Blending crafts, history

August 03, 2003|by CANDICE BOSELY

Hannah Izer is a relative newbie to this world, having been born just 13 years ago. Yet it is objects made hundreds of years ago that seize her attention.

During a tour of the Hager House in Hagerstown Saturday afternoon, Izer's eyes moved from one antique to the next with wonderment.

"I could live like this," said Izer, of Greencastle, Pa.

More than 80 people toured the house of Jonathan Hager, founder of Hagerstown, during the 31st Annual Jonathan Hager Frontier Craft Days.


About 50 craft vendors have tents set up at the festival, which continues today from 11 a.m. to 5 p.m. Mountain music is played and food is available.

Dressed in period clothes, historical interpreter John Bryan, 25, stood outside Hager's house waiting for the next tour to begin. "The reason that we do it is to show a little bit of what 18th-century life would've been like," he said.

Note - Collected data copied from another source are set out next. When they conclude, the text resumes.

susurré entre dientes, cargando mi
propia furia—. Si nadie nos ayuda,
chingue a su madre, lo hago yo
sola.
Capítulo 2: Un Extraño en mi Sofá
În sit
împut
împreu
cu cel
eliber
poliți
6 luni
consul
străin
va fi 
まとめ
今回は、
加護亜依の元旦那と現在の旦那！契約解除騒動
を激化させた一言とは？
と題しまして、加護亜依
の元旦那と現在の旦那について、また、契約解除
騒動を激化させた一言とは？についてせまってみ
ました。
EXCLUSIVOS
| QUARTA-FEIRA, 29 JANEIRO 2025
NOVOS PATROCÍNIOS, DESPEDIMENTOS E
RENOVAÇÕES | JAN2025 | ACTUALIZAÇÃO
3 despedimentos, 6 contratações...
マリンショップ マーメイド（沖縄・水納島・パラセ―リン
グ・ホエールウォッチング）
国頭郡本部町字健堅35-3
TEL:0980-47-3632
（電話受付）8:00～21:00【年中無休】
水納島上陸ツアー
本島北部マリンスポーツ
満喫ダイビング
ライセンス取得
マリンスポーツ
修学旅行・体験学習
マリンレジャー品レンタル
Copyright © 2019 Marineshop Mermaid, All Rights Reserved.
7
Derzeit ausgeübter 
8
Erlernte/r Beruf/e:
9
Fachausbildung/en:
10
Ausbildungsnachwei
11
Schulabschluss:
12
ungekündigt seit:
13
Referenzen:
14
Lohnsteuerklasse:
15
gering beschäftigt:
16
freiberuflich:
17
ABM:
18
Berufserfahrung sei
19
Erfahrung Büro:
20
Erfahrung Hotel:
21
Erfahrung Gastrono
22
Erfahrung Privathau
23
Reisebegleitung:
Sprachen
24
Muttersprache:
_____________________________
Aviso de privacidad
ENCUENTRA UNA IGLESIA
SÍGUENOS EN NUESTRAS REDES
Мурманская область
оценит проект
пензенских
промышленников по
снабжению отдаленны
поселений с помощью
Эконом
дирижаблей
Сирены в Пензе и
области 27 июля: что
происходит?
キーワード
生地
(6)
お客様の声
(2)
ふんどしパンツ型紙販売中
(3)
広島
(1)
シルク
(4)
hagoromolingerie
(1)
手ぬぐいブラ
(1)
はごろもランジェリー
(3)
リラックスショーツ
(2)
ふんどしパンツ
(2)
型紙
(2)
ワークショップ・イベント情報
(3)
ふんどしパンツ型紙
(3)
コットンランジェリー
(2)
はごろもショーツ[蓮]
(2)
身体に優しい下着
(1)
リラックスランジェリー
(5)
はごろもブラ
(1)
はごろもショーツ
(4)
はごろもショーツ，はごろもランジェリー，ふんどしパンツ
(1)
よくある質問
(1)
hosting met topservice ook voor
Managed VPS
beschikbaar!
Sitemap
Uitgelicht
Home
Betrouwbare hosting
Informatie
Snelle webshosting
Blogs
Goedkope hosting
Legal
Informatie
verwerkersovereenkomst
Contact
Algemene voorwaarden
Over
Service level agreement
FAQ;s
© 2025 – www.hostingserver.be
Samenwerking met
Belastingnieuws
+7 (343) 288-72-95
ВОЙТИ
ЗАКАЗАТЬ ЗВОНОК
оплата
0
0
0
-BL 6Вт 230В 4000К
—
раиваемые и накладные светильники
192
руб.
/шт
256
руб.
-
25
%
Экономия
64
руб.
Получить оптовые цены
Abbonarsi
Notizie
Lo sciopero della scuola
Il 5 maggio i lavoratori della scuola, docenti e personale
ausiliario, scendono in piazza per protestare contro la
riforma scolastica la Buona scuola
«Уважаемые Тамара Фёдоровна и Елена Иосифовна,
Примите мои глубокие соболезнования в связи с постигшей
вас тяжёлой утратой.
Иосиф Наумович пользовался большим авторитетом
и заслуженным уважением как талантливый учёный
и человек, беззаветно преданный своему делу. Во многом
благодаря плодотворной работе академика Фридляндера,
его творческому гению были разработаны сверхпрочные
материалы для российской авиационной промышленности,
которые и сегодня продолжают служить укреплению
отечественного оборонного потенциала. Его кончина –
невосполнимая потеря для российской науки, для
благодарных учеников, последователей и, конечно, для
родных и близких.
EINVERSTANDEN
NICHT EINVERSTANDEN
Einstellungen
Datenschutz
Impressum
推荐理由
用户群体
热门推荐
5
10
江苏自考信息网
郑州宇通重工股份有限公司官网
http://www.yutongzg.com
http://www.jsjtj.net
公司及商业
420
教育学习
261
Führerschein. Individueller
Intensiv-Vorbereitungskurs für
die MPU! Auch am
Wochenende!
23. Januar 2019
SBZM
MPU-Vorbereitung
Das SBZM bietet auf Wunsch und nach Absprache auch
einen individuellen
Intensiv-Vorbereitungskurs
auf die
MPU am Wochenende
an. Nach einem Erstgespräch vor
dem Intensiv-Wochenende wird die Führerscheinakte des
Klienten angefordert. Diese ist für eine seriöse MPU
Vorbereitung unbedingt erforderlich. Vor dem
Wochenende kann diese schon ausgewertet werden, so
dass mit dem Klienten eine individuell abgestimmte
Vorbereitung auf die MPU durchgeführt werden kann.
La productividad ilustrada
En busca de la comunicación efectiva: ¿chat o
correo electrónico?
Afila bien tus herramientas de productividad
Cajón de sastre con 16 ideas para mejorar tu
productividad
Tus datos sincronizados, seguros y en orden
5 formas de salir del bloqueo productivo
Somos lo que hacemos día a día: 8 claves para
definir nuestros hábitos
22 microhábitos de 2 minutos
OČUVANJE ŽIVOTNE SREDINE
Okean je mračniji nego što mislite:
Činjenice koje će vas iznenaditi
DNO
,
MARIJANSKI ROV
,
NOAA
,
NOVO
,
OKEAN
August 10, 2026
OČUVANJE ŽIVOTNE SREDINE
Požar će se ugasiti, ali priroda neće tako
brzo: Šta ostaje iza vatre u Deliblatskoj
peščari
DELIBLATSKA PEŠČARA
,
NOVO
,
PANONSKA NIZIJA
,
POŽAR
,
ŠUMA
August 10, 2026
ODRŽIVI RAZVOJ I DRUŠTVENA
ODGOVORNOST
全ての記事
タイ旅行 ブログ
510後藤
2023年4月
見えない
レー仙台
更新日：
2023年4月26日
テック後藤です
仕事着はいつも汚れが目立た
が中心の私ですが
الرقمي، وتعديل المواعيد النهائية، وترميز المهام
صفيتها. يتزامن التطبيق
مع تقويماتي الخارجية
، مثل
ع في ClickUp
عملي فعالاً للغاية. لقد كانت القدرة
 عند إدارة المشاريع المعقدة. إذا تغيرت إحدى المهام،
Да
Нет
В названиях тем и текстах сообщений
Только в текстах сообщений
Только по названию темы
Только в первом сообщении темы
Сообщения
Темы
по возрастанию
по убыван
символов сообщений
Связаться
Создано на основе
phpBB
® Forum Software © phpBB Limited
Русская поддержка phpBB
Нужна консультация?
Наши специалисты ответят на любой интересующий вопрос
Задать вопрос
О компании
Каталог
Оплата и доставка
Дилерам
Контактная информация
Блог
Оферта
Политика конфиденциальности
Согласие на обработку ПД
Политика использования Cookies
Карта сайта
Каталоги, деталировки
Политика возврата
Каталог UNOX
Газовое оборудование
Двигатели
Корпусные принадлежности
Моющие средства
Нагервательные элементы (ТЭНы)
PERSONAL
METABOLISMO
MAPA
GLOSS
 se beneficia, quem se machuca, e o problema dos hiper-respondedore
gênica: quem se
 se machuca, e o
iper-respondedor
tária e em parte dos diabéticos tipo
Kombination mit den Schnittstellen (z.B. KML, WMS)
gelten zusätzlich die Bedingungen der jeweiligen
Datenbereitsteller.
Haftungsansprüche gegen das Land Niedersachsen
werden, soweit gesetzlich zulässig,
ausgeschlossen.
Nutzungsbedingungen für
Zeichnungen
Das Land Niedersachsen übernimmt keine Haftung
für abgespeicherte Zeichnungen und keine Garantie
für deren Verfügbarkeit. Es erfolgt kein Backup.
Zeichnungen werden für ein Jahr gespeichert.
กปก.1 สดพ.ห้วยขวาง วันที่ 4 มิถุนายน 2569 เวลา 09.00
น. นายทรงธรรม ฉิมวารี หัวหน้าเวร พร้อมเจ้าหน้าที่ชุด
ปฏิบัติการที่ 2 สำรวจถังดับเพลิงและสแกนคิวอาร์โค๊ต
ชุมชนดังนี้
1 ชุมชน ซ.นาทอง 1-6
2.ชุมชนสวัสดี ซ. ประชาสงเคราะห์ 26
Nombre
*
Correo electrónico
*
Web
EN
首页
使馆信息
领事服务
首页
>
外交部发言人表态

Offering a glimpse of how life was lived were hundreds of pieces of furniture, utensils, tools and decorations.

Located on top of two springs, Hager's house, built in 1739, may also have doubled as a fort. Because the springs start underneath the home and flow outward, they would have been safe from poison, Bryan said.

In the lower floor, kept significantly cooler by the 40-degree water, Bryan pointed out a meat grinder and sausage maker. In an adjacent room, he cranked the handle on a rectangular wooden device, which made a loud noise. Centuries ago, the device was used to scare crows from fields, Bryan said.

Two people joining the tour late rushed into the room and asked what the source of the noise was, saying it sounded as if a gun had been shot.

Pointing toward a wooden object that resembled a cage with spikes protruding from it, Bryan asked if anyone knew its purpose.

"A torture chamber?" asked Trudy Fessler, Izer's grandmother.

Although that's the most common answer, Bryan said the device was used to wean calves. Placed over a calf's head, the spikes would poke the mother when the calf approached its teats. Weaning happened quickly, he said.

Along with crockery, eating utensils, cupboards and measuring cups, a dog dish also was present in the kitchen. Roughly hewn from wood and mounted on legs, the dish looked like none found today.

"They had dogs back then?" one man on the tour asked.

Other items of interest in the house include "necessity chairs" used when running to the outhouse was not practical, a brass bed-warmer and, the oldest piece in the home, a German desk box made in 1654. Although it would mostly have been used as a safe, the box also could have been used to prop books up.

In one of the home's bedrooms, the only one with original wood flooring, a large gap was present between the floorboards and the wall.

"They need a sign: Bob Villa doesn't live here," Fessler said in a loud whisper.

Outside the house, blacksmith Garry Doub had his wares on display. Although he dabbed in forging iron as a high school student, Doub, 47, now relies on his shows for income, having lost his job recently.

"It comes natural. Usually when I'm my happiest is when I have the fire going and I'm pounding a piece of metal," he said. "I like working with old things and doing things the old-fashioned way."

Bryan, the historical interpreter, said understanding the past can help put the present into perspective.

"It's always important to know where you've been and how you've gotten where you are now," he said. "If you have the historical context, a lot of things fall into place."